Ironing out the interiors of exoplanets



An artist's conception of a super-Earth with the NIF target chamber superimposed over the mantle, looking into the core. Credit: John Jett.

Modelling the interior structure and dynamics of extra-solar planets has been created because of the discovery. It turns out that iron plays a role.

The high-pressure melting curve and structural properties of pure iron up to 1,000 GPa were determined using lasers at the National Ignition Facility. Science has the research in it.

The team performed a series of experiments that mimicked the conditions observed by a parcel of iron descending toward the center of a super-Earth core. The NIF Discovery Science program gives all researchers access to the experiments.

Rick Kraus is a physicist at the National Laboratory and the lead author of the paper. The iron melting curve is critical to understanding the internal structure, thermal evolution, as well as the potential for dynamo-generated magnetospheres.

It is believed that a magnetosphere is an important component of the planets. Earth's magnetodynamo is generated in the convecting liquid iron outer core surrounding the solid iron inner core and is powered by the heat released during solidification of the iron.

Accurate and precise physical properties at extreme pressure and temperatures are required to predict what is happening in the interiors of planets with iron. The melting point of iron is still being debated for the conditions of Earth's interior. The melt curve is the largest rheological transition a material can undergo. The temperature depends on the pressure of the iron.

The team determined the length of the dynamo action during core solidification to the hexagonal close-packed structure.

Kraus said that exoplanets with four to six times Earth's mass have the longest dynamos, which provide important shielding against radiation.

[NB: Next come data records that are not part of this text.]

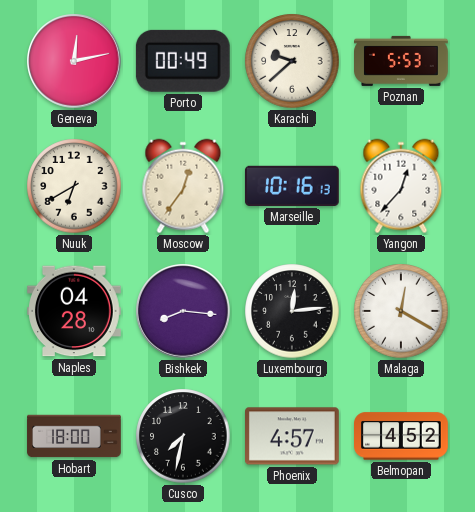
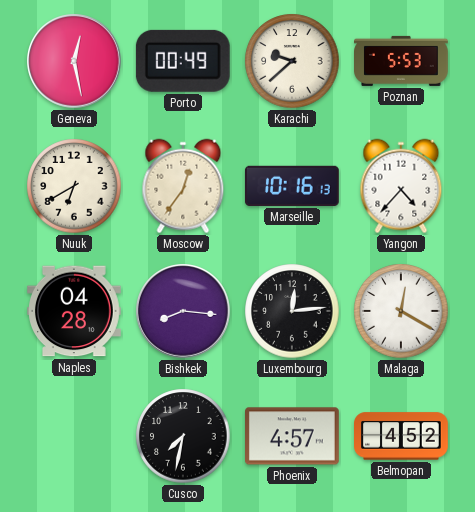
Geneva: 12:13 -> 12:28
Yangon: 12:37 -> 4:37
Hobart: 18:00 -> none
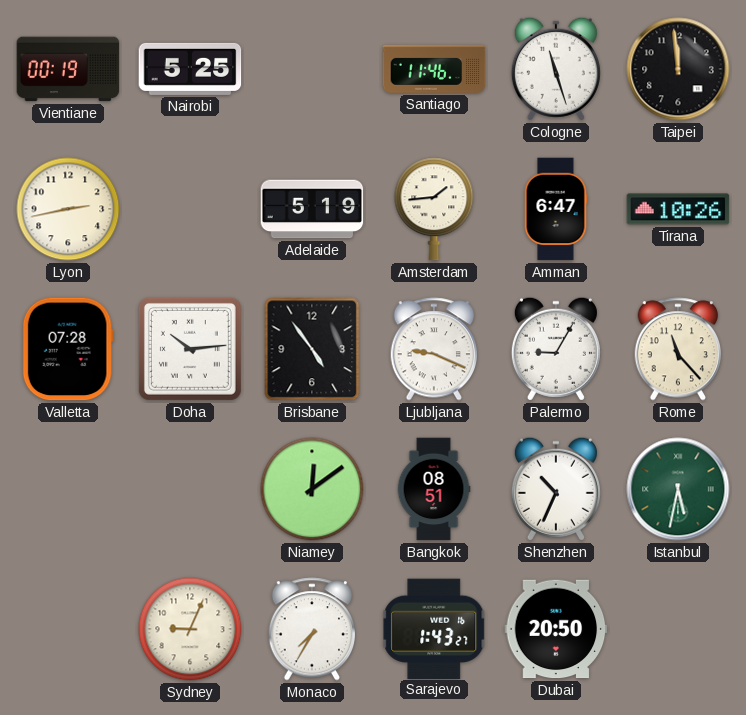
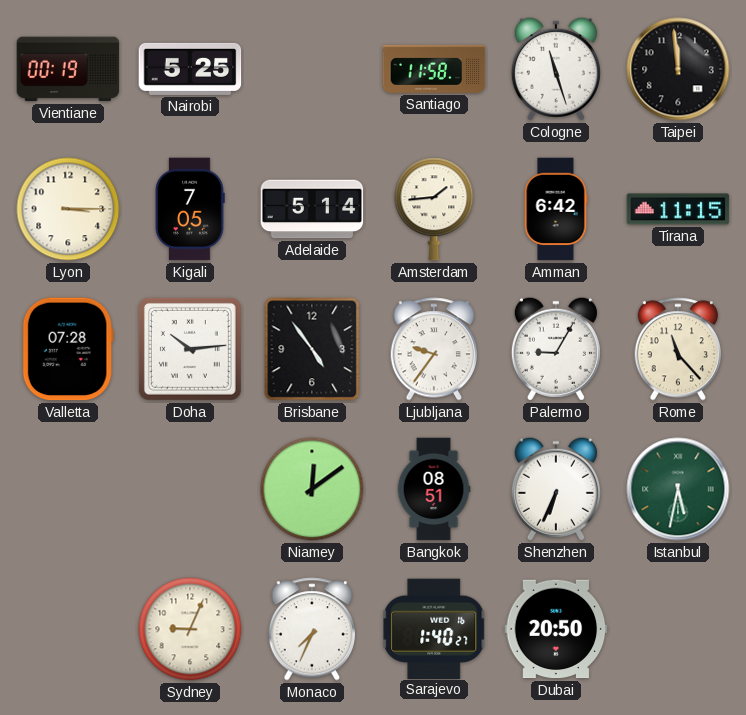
Santiago: 11:46 -> 11:58
Lyon: 2:43 -> 3:15
Kigali: none -> 7:05
Adelaide: 5:19 -> 5:14
Amman: 6:47 -> 6:42
Tirana: 10:26 -> 11:15
Ljubljana: 9:19 -> 9:36
Shenzhen: 10:34 -> 6:34
Monaco: 7:35 -> 7:34
Sarajevo: 1:43 -> 1:40
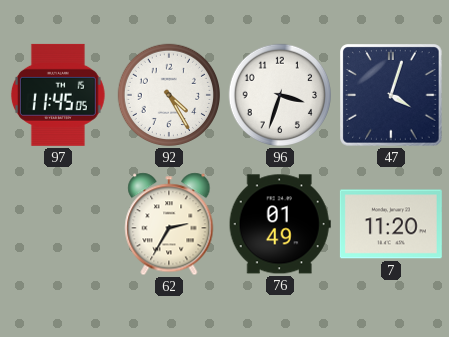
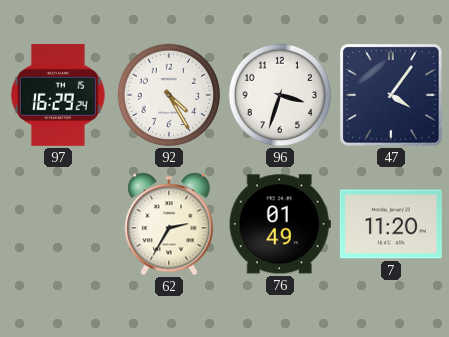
97: 11:45 -> 16:29
47: 4:03 -> 4:06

Kraus said that the technique for iron developed will be applied to more programmatically relevant materials in the future.

The equation of state model has an incredibly sensitive constraint on the melt curve.

The team was able to observe the equilibrium phase boundary because of the evidence that the solidification process is fast. Kraus said that the experimental insight is improving the modeling of the time- dependent material response.

Other team members include Suzanne Ali, Jon Belof, Dayne Fratanduono, and Philip Myint. Researchers from the University of Illinois at Chicago, the Carnegie Institute for Science, University of Rochester, Sandia National Laboratory, California Institute of Technology, University of California Davis and University of California Los Angeles contributed to the study.

Richard G. Kraus is the author of Measuring the Melting Curve of Iron at Super-Earth Core Conditions. www.science.org/doi/10.1126/science.abm1472

Science journal information.

Ironing out the interiors of exoplanets was retrieved fromphys.org on January 14, 2022.